:: Document layout detection data ::
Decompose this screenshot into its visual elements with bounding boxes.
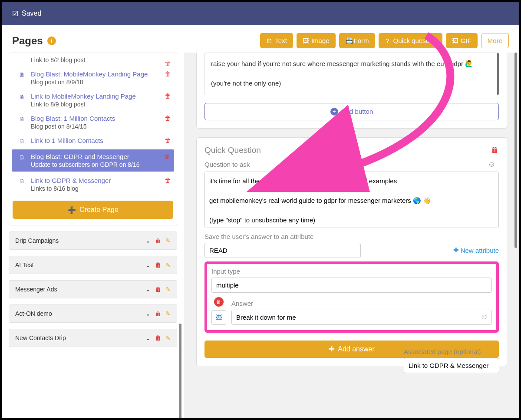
- trash-icon[interactable]: 🗑: [155, 261, 161, 268]
- section-ai-test[interactable]: AI Test ⌄ 🗑 ✎: [9, 256, 177, 274]
- info-icon[interactable]: i: [47, 36, 56, 45]
- pages-sidebar: 🗑 Link to 8/2 blog post 🗎 🗑 Blog Blast: …: [2, 53, 184, 420]
- answer-label: Answer: [231, 300, 253, 307]
- section-label: Act-ON demo: [15, 310, 52, 317]
- new-attribute-link[interactable]: ✚ New attribute: [453, 246, 499, 254]
- main-area: 🗑 Link to 8/2 blog post 🗎 🗑 Blog Blast: …: [2, 53, 519, 420]
- saved-status: Saved: [22, 10, 41, 17]
- chevron-down-icon[interactable]: ⌄: [145, 334, 151, 341]
- page-subtitle: Blog post on 8/9/18: [31, 79, 171, 86]
- add-button-button[interactable]: + Add button: [204, 103, 499, 120]
- chevron-down-icon[interactable]: ⌄: [145, 310, 151, 317]
- page-title-text: Pages: [12, 35, 43, 47]
- section-act-on-demo[interactable]: Act-ON demo ⌄ 🗑 ✎: [9, 304, 177, 323]
- new-attribute-label: New attribute: [461, 247, 499, 254]
- trash-icon[interactable]: 🗑: [165, 70, 171, 77]
- more-button[interactable]: More: [481, 33, 509, 48]
- form-block-button[interactable]: 📇Form: [339, 33, 375, 48]
- emoji-icon[interactable]: ☺: [477, 313, 491, 321]
- section-new-contacts-drip[interactable]: New Contacts Drip ⌄ 🗑 ✎: [9, 329, 177, 347]
- page-title: Pages i: [12, 35, 56, 47]
- document-icon: 🗎: [19, 138, 25, 145]
- page-link[interactable]: Link to 1 Million Contacts: [31, 137, 103, 144]
- pencil-icon[interactable]: ✎: [165, 310, 171, 317]
- trash-icon[interactable]: 🗑: [165, 93, 171, 99]
- page-subtitle: Update to subscribers on GDPR on 8/16: [31, 161, 168, 168]
- section-label: Messenger Ads: [15, 286, 57, 293]
- add-answer-label: Add answer: [338, 345, 375, 353]
- trash-icon[interactable]: 🗑: [164, 153, 170, 160]
- quick-question-button[interactable]: ?Quick question: [379, 33, 442, 48]
- page-subtitle: Links to 8/16 blog: [31, 185, 171, 192]
- trash-icon[interactable]: 🗑: [165, 137, 171, 144]
- section-messenger-ads[interactable]: Messenger Ads ⌄ 🗑 ✎: [9, 280, 177, 298]
- section-label: Drip Campaigns: [15, 237, 59, 244]
- page-item-selected[interactable]: 🗎 🗑 Blog Blast: GDPR and Messenger Updat…: [12, 149, 174, 172]
- plus-icon: ✚: [329, 345, 334, 353]
- trash-icon[interactable]: 🗑: [165, 60, 171, 67]
- trash-icon[interactable]: 🗑: [155, 334, 161, 341]
- image-icon: 🖼: [303, 37, 309, 44]
- quick-question-card: Quick Question 🗑 Question to ask ☺ Save …: [196, 137, 507, 366]
- plus-icon: ➕: [67, 206, 76, 214]
- input-type-label: Input type: [211, 268, 240, 275]
- trash-icon[interactable]: 🗑: [165, 115, 171, 122]
- message-card: raise your hand if you're not sure where…: [196, 53, 507, 129]
- page-item[interactable]: 🗎 🗑 Link to GDPR & Messenger Links to 8/…: [9, 173, 177, 195]
- trash-icon[interactable]: 🗑: [491, 146, 499, 155]
- answer-image-button[interactable]: 🖼: [211, 310, 226, 325]
- pencil-icon[interactable]: ✎: [165, 334, 171, 341]
- emoji-icon[interactable]: ☺: [485, 160, 499, 169]
- check-icon: ☑: [12, 10, 18, 18]
- question-icon: ?: [385, 37, 391, 44]
- page-link[interactable]: Blog Blast: GDPR and Messenger: [31, 153, 129, 160]
- page-header: Pages i 🗎Text 🖼Image 📇Form ?Quick questi…: [2, 25, 519, 53]
- page-item[interactable]: 🗎 🗑 Blog Blast: MobileMonkey Landing Pag…: [9, 67, 177, 89]
- quick-question-title: Quick Question: [204, 146, 261, 155]
- answer-input[interactable]: [232, 310, 477, 324]
- trash-icon[interactable]: 🗑: [165, 177, 171, 184]
- associated-page-select[interactable]: [404, 358, 499, 373]
- content-toolbar: 🗎Text 🖼Image 📇Form ?Quick question 🖼GIF …: [260, 33, 509, 48]
- image-block-button[interactable]: 🖼Image: [297, 33, 336, 48]
- chevron-down-icon[interactable]: ⌄: [145, 237, 151, 244]
- trash-icon[interactable]: 🗑: [155, 237, 161, 244]
- create-page-button[interactable]: ➕ Create Page: [13, 201, 173, 219]
- page-item[interactable]: 🗎 🗑 Blog Blast: 1 Million Contacts Blog …: [9, 111, 177, 133]
- page-subtitle: Blog post on 8/14/15: [31, 123, 171, 130]
- page-item[interactable]: 🗎 🗑 Link to MobileMonkey Landing Page Li…: [9, 89, 177, 111]
- pencil-icon[interactable]: ✎: [165, 261, 171, 268]
- trash-icon[interactable]: 🗑: [155, 286, 161, 293]
- pencil-icon[interactable]: ✎: [165, 286, 171, 293]
- text-block-button[interactable]: 🗎Text: [260, 33, 293, 48]
- document-icon: 🗎: [19, 178, 25, 185]
- editor-scrollbar[interactable]: [514, 53, 517, 248]
- page-item[interactable]: 🗎 🗑 Link to 1 Million Contacts: [9, 133, 177, 148]
- trash-icon[interactable]: 🗑: [155, 310, 161, 317]
- editor-panel: raise your hand if you're not sure where…: [184, 53, 519, 420]
- page-link[interactable]: Blog Blast: MobileMonkey Landing Page: [31, 70, 148, 78]
- question-textarea[interactable]: [204, 172, 499, 228]
- answer-input-wrap: ☺: [231, 310, 492, 325]
- page-item[interactable]: 🗑 Link to 8/2 blog post: [9, 56, 177, 67]
- input-type-select[interactable]: [211, 278, 492, 293]
- page-link[interactable]: Blog Blast: 1 Million Contacts: [31, 115, 115, 122]
- page-subtitle: Link to 8/9 blog post: [31, 101, 171, 108]
- gif-block-button[interactable]: 🖼GIF: [446, 33, 478, 48]
- create-page-label: Create Page: [79, 206, 119, 214]
- message-text-block[interactable]: raise your hand if you're not sure where…: [204, 53, 499, 95]
- attribute-input[interactable]: [204, 243, 361, 258]
- document-icon: 🗎: [19, 71, 25, 78]
- chevron-down-icon[interactable]: ⌄: [145, 261, 151, 268]
- document-icon: 🗎: [19, 93, 25, 100]
- text-icon: 🗎: [266, 37, 272, 44]
- page-link[interactable]: Link to MobileMonkey Landing Page: [31, 93, 136, 100]
- page-link[interactable]: Link to GDPR & Messenger: [31, 177, 111, 184]
- section-drip-campaigns[interactable]: Drip Campaigns ⌄ 🗑 ✎: [9, 231, 177, 250]
- sidebar-scrollbar[interactable]: [179, 324, 181, 420]
- page-list: 🗑 Link to 8/2 blog post 🗎 🗑 Blog Blast: …: [9, 53, 177, 225]
- chevron-down-icon[interactable]: ⌄: [145, 286, 151, 293]
- form-icon: 📇: [345, 37, 351, 45]
- pencil-icon[interactable]: ✎: [165, 237, 171, 244]
- delete-answer-button[interactable]: 🗑: [214, 297, 224, 307]
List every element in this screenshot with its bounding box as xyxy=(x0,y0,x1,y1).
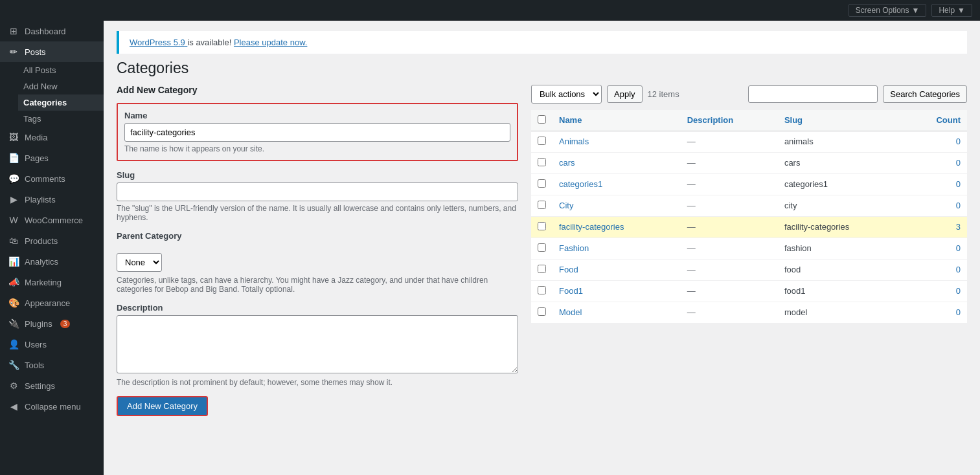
sidebar-sub-label: Add New xyxy=(23,82,58,91)
row-description: — xyxy=(681,131,778,152)
row-checkbox[interactable] xyxy=(538,179,546,188)
col-header-description[interactable]: Description xyxy=(681,110,778,131)
sidebar-item-add-new[interactable]: Add New xyxy=(18,78,104,94)
sidebar-item-posts[interactable]: ✏ Posts xyxy=(0,41,104,62)
row-slug: facility-categories xyxy=(778,216,906,237)
chevron-down-icon: ▼ xyxy=(957,6,965,15)
row-name: categories1 xyxy=(553,173,681,195)
search-categories-button[interactable]: Search Categories xyxy=(883,85,967,103)
row-checkbox[interactable] xyxy=(538,307,546,316)
sidebar-sub-label: Tags xyxy=(23,114,41,124)
row-checkbox-cell xyxy=(531,152,553,173)
row-description: — xyxy=(681,259,778,280)
sidebar-item-tags[interactable]: Tags xyxy=(18,111,104,127)
sidebar-sub-label: All Posts xyxy=(23,65,56,75)
row-checkbox[interactable] xyxy=(538,201,546,209)
row-slug: food1 xyxy=(778,280,906,302)
table-row: categories1 — categories1 0 xyxy=(531,173,967,195)
update-now-link[interactable]: Please update now. xyxy=(234,38,307,47)
sidebar-item-label: Users xyxy=(25,340,47,349)
name-label: Name xyxy=(124,111,510,120)
table-toolbar: Bulk actions Apply 12 items Search Categ… xyxy=(531,85,967,104)
sidebar-item-comments[interactable]: 💬 Comments xyxy=(0,168,104,189)
row-name: Fashion xyxy=(553,237,681,259)
parent-desc: Categories, unlike tags, can have a hier… xyxy=(117,276,518,294)
sidebar-item-label: Analytics xyxy=(25,257,58,267)
add-new-category-button[interactable]: Add New Category xyxy=(117,396,208,416)
collapse-icon: ◀ xyxy=(8,401,19,412)
table-row: Model — model 0 xyxy=(531,302,967,323)
row-count: 0 xyxy=(906,195,967,216)
table-row: Food — food 0 xyxy=(531,259,967,280)
col-header-name[interactable]: Name xyxy=(553,110,681,131)
category-name-link[interactable]: Animals xyxy=(559,137,589,146)
parent-category-select[interactable]: None xyxy=(117,253,162,272)
sidebar-item-users[interactable]: 👤 Users xyxy=(0,334,104,355)
sidebar-item-analytics[interactable]: 📊 Analytics xyxy=(0,251,104,272)
slug-input[interactable] xyxy=(117,182,518,201)
plugins-icon: 🔌 xyxy=(8,318,19,329)
sidebar-item-collapse[interactable]: ◀ Collapse menu xyxy=(0,396,104,417)
row-checkbox[interactable] xyxy=(538,158,546,166)
row-slug: model xyxy=(778,302,906,323)
posts-icon: ✏ xyxy=(8,47,19,57)
col-header-slug[interactable]: Slug xyxy=(778,110,906,131)
row-checkbox[interactable] xyxy=(538,222,546,230)
page-title: Categories xyxy=(117,59,967,78)
category-name-link[interactable]: Food1 xyxy=(559,286,583,296)
category-name-link[interactable]: categories1 xyxy=(559,179,602,189)
table-row: cars — cars 0 xyxy=(531,152,967,173)
col-header-check xyxy=(531,110,553,131)
name-desc: The name is how it appears on your site. xyxy=(124,144,510,153)
row-checkbox[interactable] xyxy=(538,137,546,145)
sidebar-item-label: Pages xyxy=(25,153,49,163)
bulk-actions-select[interactable]: Bulk actions xyxy=(531,85,602,104)
col-header-count[interactable]: Count xyxy=(906,110,967,131)
sidebar-item-pages[interactable]: 📄 Pages xyxy=(0,148,104,168)
sidebar-item-label: Plugins xyxy=(25,319,52,329)
playlists-icon: ▶ xyxy=(8,194,19,204)
select-all-checkbox[interactable] xyxy=(538,115,546,124)
category-name-link[interactable]: Model xyxy=(559,307,582,317)
category-name-link[interactable]: cars xyxy=(559,158,575,168)
slug-label: Slug xyxy=(117,170,518,180)
sidebar-item-playlists[interactable]: ▶ Playlists xyxy=(0,189,104,210)
plugins-badge: 3 xyxy=(60,320,71,328)
row-checkbox[interactable] xyxy=(538,265,546,273)
wp-version-link[interactable]: WordPress 5.9 xyxy=(130,38,187,47)
sidebar-item-label: Dashboard xyxy=(25,27,66,36)
sidebar-item-categories[interactable]: Categories xyxy=(18,94,104,111)
name-input[interactable] xyxy=(124,123,510,142)
sidebar-item-marketing[interactable]: 📣 Marketing xyxy=(0,272,104,293)
search-input[interactable] xyxy=(748,85,878,103)
sidebar-item-dashboard[interactable]: ⊞ Dashboard xyxy=(0,21,104,41)
table-row: City — city 0 xyxy=(531,195,967,216)
media-icon: 🖼 xyxy=(8,132,19,142)
category-name-link[interactable]: facility-categories xyxy=(559,222,624,232)
apply-button[interactable]: Apply xyxy=(607,85,643,103)
table-toolbar-right: Search Categories xyxy=(748,85,967,103)
sidebar-item-appearance[interactable]: 🎨 Appearance xyxy=(0,293,104,313)
description-form-group: Description The description is not promi… xyxy=(117,303,518,387)
description-textarea[interactable] xyxy=(117,315,518,373)
row-checkbox[interactable] xyxy=(538,286,546,294)
category-name-link[interactable]: Food xyxy=(559,265,578,274)
category-name-link[interactable]: City xyxy=(559,201,573,210)
parent-label: Parent Category xyxy=(117,231,518,241)
sidebar-item-settings[interactable]: ⚙ Settings xyxy=(0,375,104,396)
sidebar-item-all-posts[interactable]: All Posts xyxy=(18,62,104,78)
sidebar-item-tools[interactable]: 🔧 Tools xyxy=(0,355,104,375)
row-checkbox[interactable] xyxy=(538,243,546,252)
row-checkbox-cell xyxy=(531,237,553,259)
sidebar-item-woocommerce[interactable]: W WooCommerce xyxy=(0,210,104,230)
sidebar-item-products[interactable]: 🛍 Products xyxy=(0,230,104,251)
sidebar: ⊞ Dashboard ✏ Posts All Posts Add New Ca… xyxy=(0,21,104,475)
name-form-group: Name The name is how it appears on your … xyxy=(117,103,518,161)
help-button[interactable]: Help ▼ xyxy=(931,4,972,17)
sidebar-item-plugins[interactable]: 🔌 Plugins 3 xyxy=(0,313,104,334)
row-count: 0 xyxy=(906,302,967,323)
screen-options-button[interactable]: Screen Options ▼ xyxy=(849,4,927,17)
items-count: 12 items xyxy=(648,89,679,99)
sidebar-item-media[interactable]: 🖼 Media xyxy=(0,127,104,148)
category-name-link[interactable]: Fashion xyxy=(559,243,589,253)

:: WORK TO BE COMPLETED ::
Identify every line above that includes the word "Landing", and show those lines.

:: WRITTEN SOLUTION ::
- page-item[interactable]: 🗎 🗑 Blog Blast: MobileMonkey Landing Pag…: [9, 67, 177, 89]
- page-item[interactable]: 🗎 🗑 Link to MobileMonkey Landing Page Li…: [9, 89, 177, 111]
- page-link[interactable]: Blog Blast: MobileMonkey Landing Page: [31, 70, 148, 78]
- page-link[interactable]: Link to MobileMonkey Landing Page: [31, 93, 136, 100]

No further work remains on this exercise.